Ronkin encourages governments to adopt Complete Streets policies, but he urges them not to include design standards in their legislation. If rigid standards or dimensions appear in legislation, they often impede creativity, he says.
He also observes that major road projects are not where the greatest gains are to be made. Ultimately, greater progress can be achieved through routine work done by “maintenance and operations folks.” Because existing streets, crosswalks, signals, and other elements undergo continual maintenance and repair, Ronkin says advocates of pedestrians should seize opportunities to do such things as requiring that every time a signal is worked on, a pedestrian countdown signal will be installed.
To make conditions safer for cycling, Ronkin advises bringing the speed of cars and trucks down to 20 to 25 mph — a speed at which motor vehicles and cyclists can comfortably share the road.

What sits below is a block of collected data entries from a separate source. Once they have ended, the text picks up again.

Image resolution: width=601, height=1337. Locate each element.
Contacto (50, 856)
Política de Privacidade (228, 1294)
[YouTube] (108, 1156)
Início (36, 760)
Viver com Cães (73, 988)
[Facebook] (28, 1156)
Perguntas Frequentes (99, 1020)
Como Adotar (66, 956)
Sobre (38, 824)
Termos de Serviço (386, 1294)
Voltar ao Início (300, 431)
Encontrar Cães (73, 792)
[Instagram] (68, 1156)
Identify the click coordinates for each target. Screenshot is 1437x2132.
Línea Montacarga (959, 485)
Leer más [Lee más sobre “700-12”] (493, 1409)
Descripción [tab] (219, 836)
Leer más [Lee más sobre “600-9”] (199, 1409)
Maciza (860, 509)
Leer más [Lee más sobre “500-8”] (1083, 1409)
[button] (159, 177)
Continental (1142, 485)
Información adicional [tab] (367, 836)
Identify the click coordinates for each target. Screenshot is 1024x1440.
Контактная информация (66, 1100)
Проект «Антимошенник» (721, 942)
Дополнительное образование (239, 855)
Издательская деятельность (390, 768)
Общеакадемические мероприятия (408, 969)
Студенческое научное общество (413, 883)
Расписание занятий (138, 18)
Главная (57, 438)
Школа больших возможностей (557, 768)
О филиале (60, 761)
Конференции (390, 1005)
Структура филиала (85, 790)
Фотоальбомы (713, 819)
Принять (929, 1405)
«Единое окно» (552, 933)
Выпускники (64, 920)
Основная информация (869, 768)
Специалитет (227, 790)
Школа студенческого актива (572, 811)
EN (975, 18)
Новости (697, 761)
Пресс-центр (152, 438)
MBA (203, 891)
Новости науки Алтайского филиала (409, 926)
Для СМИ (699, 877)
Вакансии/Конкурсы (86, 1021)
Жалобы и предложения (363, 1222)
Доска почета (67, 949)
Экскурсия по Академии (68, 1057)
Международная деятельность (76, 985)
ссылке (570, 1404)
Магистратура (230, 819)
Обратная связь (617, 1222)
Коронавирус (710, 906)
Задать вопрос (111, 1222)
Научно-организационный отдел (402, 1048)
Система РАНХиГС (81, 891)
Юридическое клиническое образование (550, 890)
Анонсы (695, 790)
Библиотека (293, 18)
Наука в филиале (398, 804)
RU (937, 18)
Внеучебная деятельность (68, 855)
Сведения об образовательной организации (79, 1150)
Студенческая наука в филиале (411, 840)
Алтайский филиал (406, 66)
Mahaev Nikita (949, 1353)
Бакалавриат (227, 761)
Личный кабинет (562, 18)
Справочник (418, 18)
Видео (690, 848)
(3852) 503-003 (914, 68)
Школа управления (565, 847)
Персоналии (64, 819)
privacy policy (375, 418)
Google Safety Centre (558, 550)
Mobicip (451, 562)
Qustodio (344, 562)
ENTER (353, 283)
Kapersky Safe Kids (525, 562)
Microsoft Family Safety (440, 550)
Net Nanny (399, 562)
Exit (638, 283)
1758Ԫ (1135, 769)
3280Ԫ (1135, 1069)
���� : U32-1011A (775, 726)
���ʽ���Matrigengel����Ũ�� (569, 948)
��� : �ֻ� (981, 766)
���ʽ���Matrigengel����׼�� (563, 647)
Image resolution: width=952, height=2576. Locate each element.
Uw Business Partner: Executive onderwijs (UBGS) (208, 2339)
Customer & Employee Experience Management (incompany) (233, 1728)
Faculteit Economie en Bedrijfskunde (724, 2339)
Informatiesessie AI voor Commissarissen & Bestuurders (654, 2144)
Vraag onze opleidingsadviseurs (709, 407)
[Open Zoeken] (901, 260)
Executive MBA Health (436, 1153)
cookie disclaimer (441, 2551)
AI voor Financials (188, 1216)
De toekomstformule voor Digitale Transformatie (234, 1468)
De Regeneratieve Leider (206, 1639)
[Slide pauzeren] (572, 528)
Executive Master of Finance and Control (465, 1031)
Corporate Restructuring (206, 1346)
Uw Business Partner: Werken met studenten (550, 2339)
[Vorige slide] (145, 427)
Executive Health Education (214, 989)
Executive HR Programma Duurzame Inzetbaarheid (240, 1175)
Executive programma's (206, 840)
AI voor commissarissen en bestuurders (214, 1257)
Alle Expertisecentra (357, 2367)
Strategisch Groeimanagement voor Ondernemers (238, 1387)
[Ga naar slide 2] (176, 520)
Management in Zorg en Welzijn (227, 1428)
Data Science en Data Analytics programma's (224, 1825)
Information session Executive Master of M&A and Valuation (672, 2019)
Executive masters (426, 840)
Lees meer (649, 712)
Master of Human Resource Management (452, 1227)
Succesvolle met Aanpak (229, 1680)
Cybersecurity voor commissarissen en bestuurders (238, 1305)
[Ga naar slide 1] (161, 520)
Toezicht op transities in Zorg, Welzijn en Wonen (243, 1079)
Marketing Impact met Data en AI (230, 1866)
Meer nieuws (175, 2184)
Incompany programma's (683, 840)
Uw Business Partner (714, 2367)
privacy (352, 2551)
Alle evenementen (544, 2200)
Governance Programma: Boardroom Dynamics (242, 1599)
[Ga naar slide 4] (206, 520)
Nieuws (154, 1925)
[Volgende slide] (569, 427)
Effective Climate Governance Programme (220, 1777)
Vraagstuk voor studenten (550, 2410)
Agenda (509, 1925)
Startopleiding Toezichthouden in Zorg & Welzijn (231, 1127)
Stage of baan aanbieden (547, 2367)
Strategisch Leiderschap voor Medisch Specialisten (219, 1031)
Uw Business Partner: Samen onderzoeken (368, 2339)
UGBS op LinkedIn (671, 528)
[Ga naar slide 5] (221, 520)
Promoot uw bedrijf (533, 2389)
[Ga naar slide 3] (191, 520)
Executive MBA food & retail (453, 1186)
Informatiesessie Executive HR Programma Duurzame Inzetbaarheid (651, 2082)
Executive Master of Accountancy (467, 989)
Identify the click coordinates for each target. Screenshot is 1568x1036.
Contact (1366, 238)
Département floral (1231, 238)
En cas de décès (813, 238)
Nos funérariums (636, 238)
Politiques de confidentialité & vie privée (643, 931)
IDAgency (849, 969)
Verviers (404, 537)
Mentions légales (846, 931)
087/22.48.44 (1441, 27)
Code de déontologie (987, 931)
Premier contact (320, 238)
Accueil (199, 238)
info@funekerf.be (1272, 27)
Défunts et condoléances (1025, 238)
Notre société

That also makes pedestrians safer and more relaxed.
In some areas, the city of Portland has extended its sidewalks, marked part of the broadened sidewalk for use by bicycles, and installed separate signals for bikes. “It’s a bike facility in every sense of the word,” says Roger Geller, bicycle coordinator for Portland’s Office of Transportation. “You feel separate from the roadway.”
Although some bicycling takes place on greenways or other routes dedicated to biking, “the great majority of utilitarian biking is done on the roads,” Geller points out. Thus, New Urbanism’s advocacy of extensively interconnected streets serves cyclists well. When there is a grid of streets, Geller says, “people naturally gravitate to sidestreets,” which are quieter and safer.